The Velvet Years

I was a just a kid–17, living in Manhattan. This was pre-Max’s Kansas City. During that period, I made a film which was shown at the Filmmaker’s Cinemateque. It had a reputation for presenting underground films. The very same night that I showed my film, one of Warhol’s was being shown. He was there and I got to meet him and starting hanging out with him and his group. I documented them for over three years and the result was the book “The Velvet Years.“-- Stephen Shore

The Velvet Years

The photographs in The Velvet Years, taken by US photographer Stephen Shore, depict the scene in Andy Warhol's infamous studio, The Factory. Shore captures a time when Warhol was emerging as a prominent visual artist and avant-grade filmmaker.
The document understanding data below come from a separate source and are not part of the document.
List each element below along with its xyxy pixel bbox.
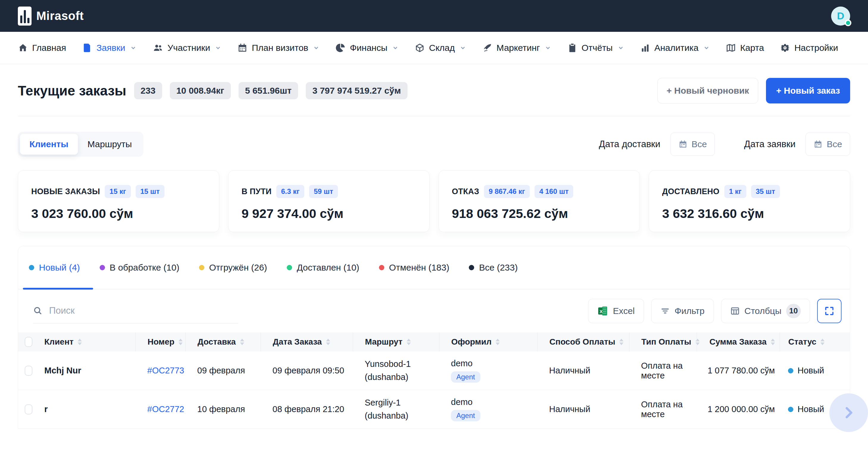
sort-icon[interactable]: [407, 338, 411, 345]
card-title: ОТКАЗ: [452, 187, 479, 196]
nav-item-orders[interactable]: Заявки: [82, 43, 136, 53]
total-amount-badge: 3 797 974 519.27 сўм: [306, 82, 407, 99]
sort-icon[interactable]: [771, 338, 775, 345]
nav-item-finance[interactable]: Финансы: [336, 43, 399, 53]
nav-item-settings[interactable]: Настройки: [780, 43, 838, 53]
map-icon: [726, 43, 736, 53]
column-header-route[interactable]: Маршрут: [353, 332, 439, 351]
nav-item-members[interactable]: Участники: [153, 43, 221, 53]
new-draft-button[interactable]: + Новый черновик: [657, 78, 758, 103]
table-row[interactable]: r #OC2772 10 февраля 08 февраля 21:20 Se…: [18, 390, 850, 429]
column-header-client[interactable]: Клиент: [32, 332, 135, 351]
route-day: (dushanba): [365, 371, 408, 384]
row-checkbox[interactable]: [25, 404, 32, 415]
excel-export-button[interactable]: X Excel: [588, 299, 644, 323]
card-amount: 3 632 316.60 сўм: [662, 206, 837, 221]
scroll-right-button[interactable]: [829, 393, 868, 432]
columns-button[interactable]: Столбцы 10: [721, 299, 810, 323]
agent-name: demo: [451, 359, 473, 368]
tab-label: Доставлен (10): [297, 262, 359, 273]
nav-label: Заявки: [96, 43, 125, 53]
card-title: В ПУТИ: [242, 187, 272, 196]
column-header-number[interactable]: Номер: [135, 332, 185, 351]
column-header-order-date[interactable]: Дата Заказа: [260, 332, 353, 351]
nav-item-reports[interactable]: Отчёты: [567, 43, 624, 53]
sort-icon[interactable]: [240, 338, 244, 345]
agent-role-badge: Agent: [451, 371, 480, 383]
request-date-button[interactable]: Все: [806, 133, 850, 156]
sort-icon[interactable]: [619, 338, 623, 345]
select-all-checkbox[interactable]: [25, 337, 32, 347]
warehouse-icon: [415, 43, 425, 53]
cell-amount: 1 077 780.00 сўм: [697, 351, 780, 390]
toggle-clients[interactable]: Клиенты: [20, 134, 78, 155]
status-dot-icon: [199, 265, 204, 270]
filter-button[interactable]: Фильтр: [651, 299, 714, 323]
row-checkbox[interactable]: [25, 366, 32, 376]
card-weight-badge: 1 кг: [724, 185, 746, 198]
tab-cancelled[interactable]: Отменён (183): [379, 246, 450, 289]
cell-payment-type: Оплата на месте: [629, 351, 697, 390]
nav-item-warehouse[interactable]: Склад: [415, 43, 466, 53]
filter-label: Фильтр: [675, 306, 705, 316]
title-row: Текущие заказы 233 10 008.94кг 5 651.96ш…: [18, 78, 850, 103]
card-count-badge: 4 160 шт: [534, 185, 573, 198]
cell-client: r: [32, 390, 135, 428]
brand[interactable]: Mirasoft: [18, 6, 84, 26]
analytics-icon: [640, 43, 650, 53]
order-number-link[interactable]: #OC2773: [147, 366, 184, 376]
nav-item-map[interactable]: Карта: [726, 43, 764, 53]
column-header-payment-type[interactable]: Тип Оплаты: [629, 332, 697, 351]
toggle-routes[interactable]: Маршруты: [78, 134, 141, 155]
order-number-link[interactable]: #OC2772: [147, 404, 184, 414]
sort-icon[interactable]: [78, 338, 82, 345]
orders-icon: [82, 43, 92, 53]
agent-role-badge: Agent: [451, 410, 480, 421]
search-box[interactable]: [33, 298, 238, 323]
tab-processing[interactable]: В обработке (10): [100, 246, 179, 289]
tab-new[interactable]: Новый (4): [29, 246, 80, 289]
sort-icon[interactable]: [326, 338, 330, 345]
nav-item-analytics[interactable]: Аналитика: [640, 43, 710, 53]
table-header: Клиент Номер Доставка Дата Заказа Маршру…: [18, 332, 850, 351]
new-order-button[interactable]: + Новый заказ: [766, 78, 850, 103]
nav-item-home[interactable]: Главная: [18, 43, 66, 53]
settings-icon: [780, 43, 790, 53]
nav-item-marketing[interactable]: Маркетинг: [482, 43, 551, 53]
table-toolbar: X Excel Фильтр Столбцы 10: [18, 289, 850, 332]
cell-agent: demo Agent: [439, 390, 537, 428]
column-header-amount[interactable]: Сумма Заказа: [697, 332, 780, 351]
column-header-payment-method[interactable]: Способ Оплаты: [537, 332, 629, 351]
nav-label: Настройки: [794, 43, 838, 53]
nav-label: Маркетинг: [496, 43, 540, 53]
sort-icon[interactable]: [820, 338, 825, 345]
fullscreen-button[interactable]: [817, 299, 841, 323]
column-header-agent[interactable]: Оформил: [439, 332, 537, 351]
cell-client: Mchj Nur: [32, 351, 135, 390]
sort-icon[interactable]: [496, 338, 500, 345]
stat-card-in-transit: В ПУТИ 6.3 кг 59 шт 9 927 374.00 сўм: [228, 170, 430, 232]
orders-count-badge: 233: [134, 82, 162, 99]
search-input[interactable]: [49, 305, 216, 316]
user-avatar[interactable]: D: [831, 6, 850, 26]
total-weight-badge: 10 008.94кг: [170, 82, 231, 99]
tab-delivered[interactable]: Доставлен (10): [287, 246, 359, 289]
marketing-icon: [482, 43, 492, 53]
status-tabs: Новый (4) В обработке (10) Отгружён (26)…: [18, 246, 850, 289]
table-row[interactable]: Mchj Nur #OC2773 09 февраля 09 февраля 0…: [18, 351, 850, 390]
delivery-date-button[interactable]: Все: [671, 133, 715, 156]
nav-item-visit-plan[interactable]: План визитов: [237, 43, 319, 53]
sort-icon[interactable]: [179, 338, 183, 345]
nav-label: План визитов: [252, 43, 308, 53]
card-weight-badge: 15 кг: [105, 185, 131, 198]
delivery-date-value: Все: [692, 139, 707, 149]
cell-order-date: 09 февраля 09:50: [260, 351, 353, 390]
tab-all[interactable]: Все (233): [469, 246, 518, 289]
column-header-delivery[interactable]: Доставка: [185, 332, 260, 351]
cell-agent: demo Agent: [439, 351, 537, 390]
chevron-down-icon: [313, 44, 319, 51]
column-header-status[interactable]: Статус: [780, 332, 850, 351]
filter-icon: [660, 306, 670, 316]
total-units-badge: 5 651.96шт: [239, 82, 298, 99]
tab-shipped[interactable]: Отгружён (26): [199, 246, 267, 289]
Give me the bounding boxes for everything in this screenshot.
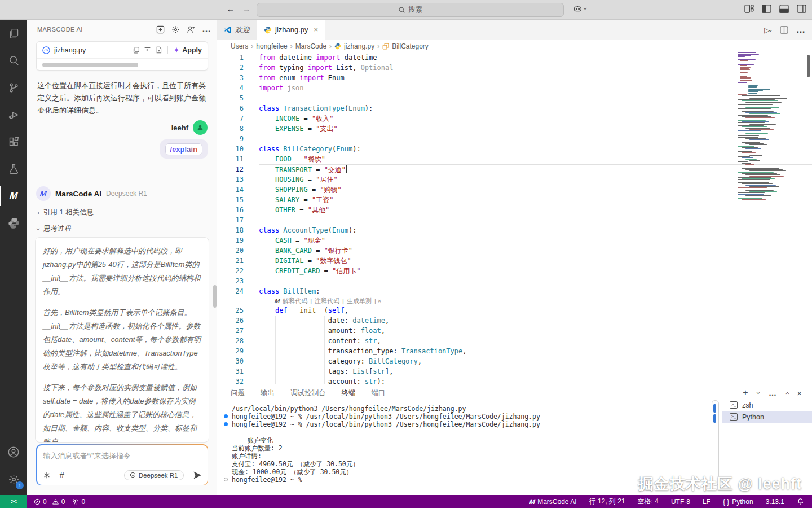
minimap[interactable] xyxy=(738,52,804,211)
settings-gear-icon[interactable]: 1 xyxy=(0,466,27,493)
line-number[interactable]: 10 xyxy=(217,144,244,154)
line-number[interactable]: 31 xyxy=(217,366,244,376)
line-number[interactable]: 1 xyxy=(217,52,244,63)
close-icon[interactable]: × xyxy=(314,25,319,34)
cursor-position[interactable]: 行 12, 列 21 xyxy=(589,497,625,506)
code-line[interactable]: 14 SHOPPING = "购物" xyxy=(217,185,812,195)
code-line[interactable]: 20 BANK_CARD = "银行卡" xyxy=(217,246,812,256)
copy-code-icon[interactable] xyxy=(133,46,140,54)
code-line[interactable]: 19 CASH = "现金" xyxy=(217,235,812,246)
line-number[interactable]: 6 xyxy=(217,103,244,113)
more-actions-icon[interactable]: … xyxy=(202,24,211,34)
line-number[interactable]: 12 xyxy=(217,164,244,174)
language-mode[interactable]: { }Python xyxy=(723,498,753,506)
tab-ports[interactable]: 端口 xyxy=(372,384,386,401)
line-number[interactable]: 17 xyxy=(217,215,244,225)
code-editor[interactable]: 1from datetime import datetime2from typi… xyxy=(217,52,812,384)
code-line[interactable]: 25 def __init__(self, xyxy=(217,305,812,316)
new-terminal-icon[interactable]: + xyxy=(743,388,748,398)
code-line[interactable]: 16 OTHER = "其他" xyxy=(217,205,812,215)
code-line[interactable]: 13 HOUSING = "居住" xyxy=(217,174,812,185)
line-number[interactable]: 2 xyxy=(217,63,244,73)
code-line[interactable]: 30 category: BillCategory, xyxy=(217,356,812,366)
line-number[interactable]: 25 xyxy=(217,305,244,316)
forward-icon[interactable]: → xyxy=(240,4,253,14)
line-number[interactable]: 3 xyxy=(217,73,244,83)
code-line[interactable]: 17 xyxy=(217,215,812,225)
line-number[interactable]: 13 xyxy=(217,174,244,185)
explorer-icon[interactable] xyxy=(0,20,27,47)
explain-command-chip[interactable]: /explain xyxy=(165,143,202,155)
breadcrumb-item[interactable]: jizhang.py xyxy=(344,42,374,50)
tab-terminal[interactable]: 终端 xyxy=(342,384,356,401)
code-line[interactable]: 1from datetime import datetime xyxy=(217,52,812,63)
codelens-action[interactable]: 解释代码 xyxy=(283,296,307,305)
line-number[interactable]: 27 xyxy=(217,326,244,336)
testing-icon[interactable] xyxy=(0,155,27,182)
new-file-icon[interactable] xyxy=(155,46,162,54)
code-line[interactable]: 9 xyxy=(217,134,812,144)
line-number[interactable]: 16 xyxy=(217,205,244,215)
line-number[interactable]: 32 xyxy=(217,376,244,384)
code-line[interactable]: 23 xyxy=(217,276,812,286)
extensions-icon[interactable] xyxy=(0,128,27,155)
split-editor-icon[interactable] xyxy=(780,26,788,34)
code-line[interactable]: 26 date: datetime, xyxy=(217,316,812,326)
line-number[interactable]: 5 xyxy=(217,93,244,103)
line-number[interactable]: 4 xyxy=(217,83,244,93)
code-line[interactable]: 31 tags: List[str], xyxy=(217,366,812,376)
indentation[interactable]: 空格: 4 xyxy=(638,497,659,506)
tab-debug-console[interactable]: 调试控制台 xyxy=(290,384,326,401)
code-line[interactable]: 5 xyxy=(217,93,812,103)
line-number[interactable]: 11 xyxy=(217,154,244,164)
encoding[interactable]: UTF-8 xyxy=(671,498,690,506)
code-line[interactable]: 2from typing import List, Optional xyxy=(217,63,812,73)
apply-button[interactable]: Apply xyxy=(173,46,202,54)
line-number[interactable]: 15 xyxy=(217,195,244,205)
toggle-sidebar-left-icon[interactable] xyxy=(762,5,771,13)
tab-jizhang-py[interactable]: jizhang.py × xyxy=(257,20,325,40)
terminal-item-zsh[interactable]: >_ zsh xyxy=(722,399,812,411)
chevron-down-icon[interactable]: › xyxy=(754,392,762,394)
remote-indicator[interactable]: >< xyxy=(0,495,27,508)
code-line[interactable]: 12 TRANSPORT = "交通" xyxy=(217,164,812,174)
tab-output[interactable]: 输出 xyxy=(261,384,275,401)
tab-welcome[interactable]: 欢迎 xyxy=(217,20,257,40)
customize-layout-icon[interactable] xyxy=(744,5,754,13)
context-hash-icon[interactable]: # xyxy=(60,470,64,480)
toggle-panel-icon[interactable] xyxy=(779,5,789,13)
marscode-status[interactable]: MMarsCode AI xyxy=(529,498,576,506)
run-debug-icon[interactable] xyxy=(0,101,27,128)
copilot-button[interactable]: › xyxy=(573,5,586,13)
chat-settings-icon[interactable] xyxy=(171,25,180,34)
python-version[interactable]: 3.13.1 xyxy=(766,498,784,506)
marscode-ai-icon[interactable]: M xyxy=(0,182,27,209)
line-number[interactable]: 30 xyxy=(217,356,244,366)
tab-problems[interactable]: 问题 xyxy=(231,384,245,401)
terminal-item-python[interactable]: >_ Python xyxy=(722,411,812,423)
new-chat-icon[interactable] xyxy=(156,25,165,34)
line-number[interactable]: 7 xyxy=(217,113,244,124)
code-line[interactable]: 11 FOOD = "餐饮" xyxy=(217,154,812,164)
code-line[interactable]: 7 INCOME = "收入" xyxy=(217,113,812,124)
search-sidebar-icon[interactable] xyxy=(0,47,27,74)
back-icon[interactable]: ← xyxy=(224,4,237,14)
marscode-codelens[interactable]: M解释代码 | 注释代码 | 生成单测 | × xyxy=(217,296,812,305)
maximize-panel-icon[interactable]: › xyxy=(783,392,791,394)
python-extension-icon[interactable] xyxy=(0,209,27,237)
profile-icon[interactable] xyxy=(187,25,195,34)
code-line[interactable]: 24class BillItem: xyxy=(217,286,812,296)
breadcrumb-item[interactable]: BillCategory xyxy=(392,42,429,50)
model-selector[interactable]: Deepseek R1 xyxy=(124,470,184,480)
sidebar-scrollbar[interactable] xyxy=(213,285,217,308)
bell-icon[interactable] xyxy=(797,498,804,505)
codelens-action[interactable]: 生成单测 xyxy=(347,296,372,305)
code-line[interactable]: 4import json xyxy=(217,83,812,93)
code-line[interactable]: 27 amount: float, xyxy=(217,326,812,336)
editor-scrollbar[interactable] xyxy=(807,55,810,77)
eol-sequence[interactable]: LF xyxy=(703,498,710,506)
breadcrumb-item[interactable]: hongfeilee xyxy=(256,42,287,50)
source-control-icon[interactable] xyxy=(0,74,27,101)
code-line[interactable]: 10class BillCategory(Enum): xyxy=(217,144,812,154)
code-line[interactable]: 22 CREDIT_CARD = "信用卡" xyxy=(217,266,812,276)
Warhol's Factory is populated with a diverse group of musicians, actors, writers and aspiring cultural sophisticates, including some familiar faces.
Stephen Shore was interested in photography from an early age. Self-taught, he received a photographic darkroom kit at age six. He began to use a 35mm camera three years later and made his first color photographs. At age seventeen Shore met Andy Warhol and began to frequent Warhol's studio, the Factory, photographing Warhol and the creative people that surrounded him. Among the first to work almost exclusively in color, Shore, in 1971, became the first living photographer to have a one-person show at the Metropolitan Museum of Art in New York.
Lynne Tillman, Associate Professor/Writer-in-Residence in the Department of English at the University at Albany, is the author of four novels, two collections of short stories, one collection of essays and two nonfiction books. She has collaborated often with artists and writes regularly on culture.
Stephen Shore creeps into the seams of Americana and presents us with the truth of our culture, detached, without decoration or deception. (Picture Magazine)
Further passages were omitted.